Die Geschichte gleiche einem Friedhof, dessen Raum abgemessen ist und auf dem jederzeit Platz für neue Gräber gefunden werden müsse, sagt eine Metapher von Maurice Halbwachs. Ein Grab auszuheben ist mühsam, scheint Joschka Fischer zu wissen, leichter ist es, schon bestehende zu besuchen. Das tut Fischer ganz buchstäblich: Er legt einen Kranz nieder für Walther Rathenau, den vor 80 Jahren ermordeten liberalen Außenminister.

Um Gedenken geht es dabei nur vordergründig. In erster Linie ist die Kranzniederlegung eine Geste der Aneignung. Joschka Fischer reklamiert das Erbe Rathenaus. Fischer sucht nach Ahnherren für seine historisch noch jungen Grünen. Man mag einwenden, Rathenau passe als Leiter der Kriegsrohstoff-Abteilung des Kriegsministeriums und Gegner einer deutschen Kapitulation 1918 nicht zur Geschichte der Grünen. Dies Argument ist richtig, verfängt aber nicht.

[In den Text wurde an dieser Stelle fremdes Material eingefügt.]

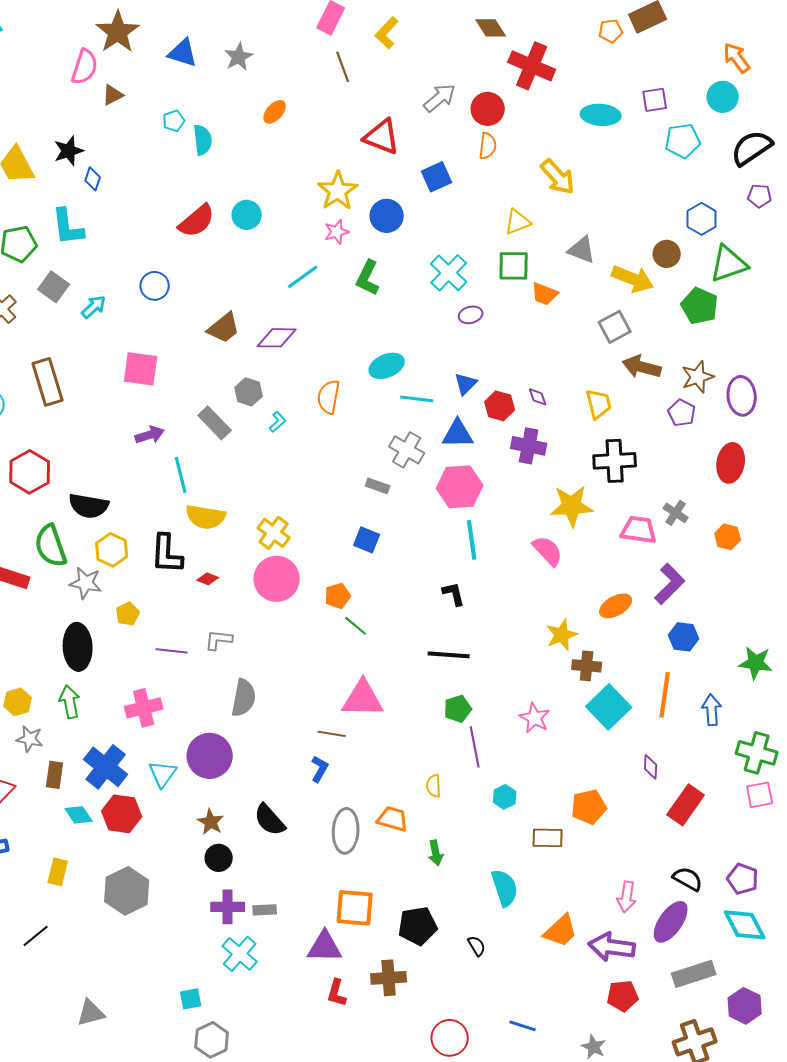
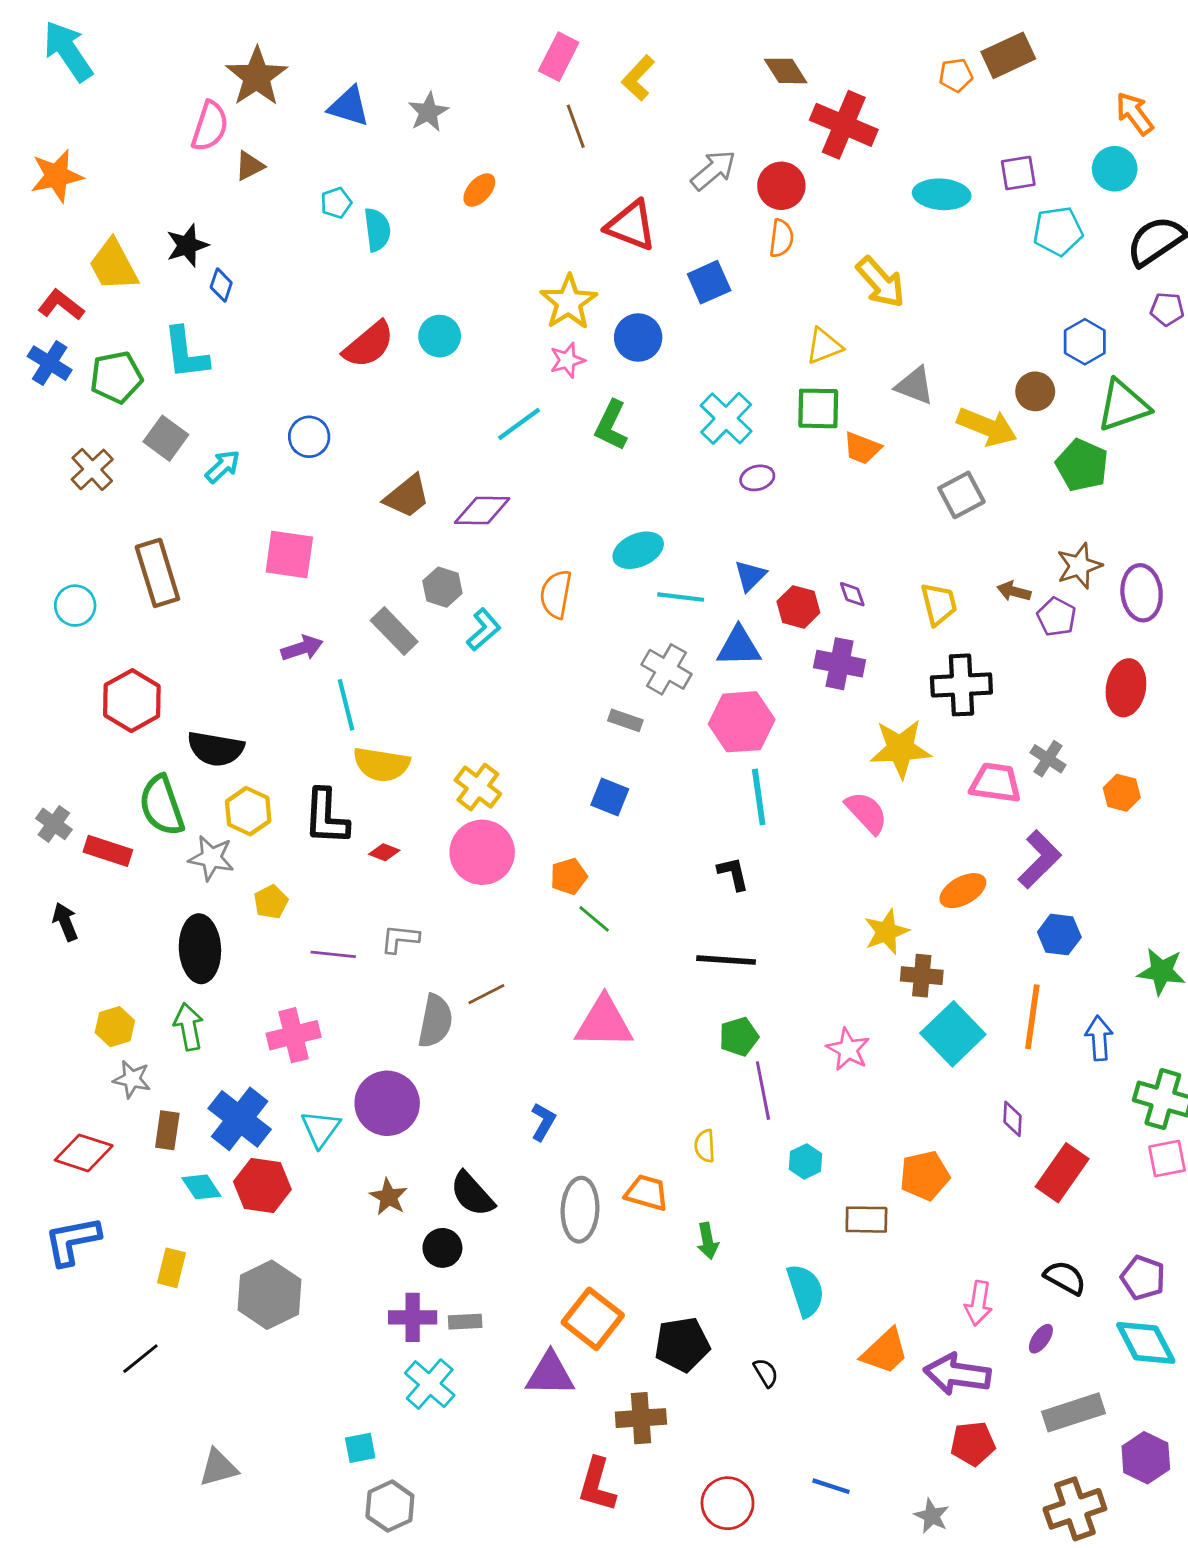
brown arrow: (642, 367) -> (1014, 591), moved, size x0.6
cyan L-shape: (278, 422) -> (484, 630), size x1.4
brown line: (332, 734) -> (486, 994), moved, turned -36
black circle: (219, 858) -> (442, 1248), moved
orange square: (355, 908) -> (593, 1319), turned 33
purple ellipse: (671, 922) -> (1041, 1339), size x0.5
red L-shape: (337, 993) -> (597, 1485), moved, size x1.4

Bisher stand der Liberale Rathenau unwidersprochen in der Ahnengalerie der FDP. Sie berief sich – historisch ebenfalls zumindest zweifelhaft – auf den Rathenau, den Verfechter der Weimarer Republik, das Hassobjekt der antisemitischen Rechten. Jetzt ist die FDP dabei, dieses lange erfolgreich reklamierte demokratische Erbe zu verspielen. Achtzehn Prozent, Klamauk und Aktionismus passen nicht zu Rathenau, der als „Erfüllungspolitiker“ das Richtige gegen die Stimmungen der Mehrheit durchsetzen wollte. Angesichts der Verbürgerlichung der Grünen und der Entbürgerlichung der FDP hat Fischer Recht: Die Frage, wer das Erbe des deutschen Vernunftliberalismus in Zukunft glaubwürdig beansprucht, ist offen.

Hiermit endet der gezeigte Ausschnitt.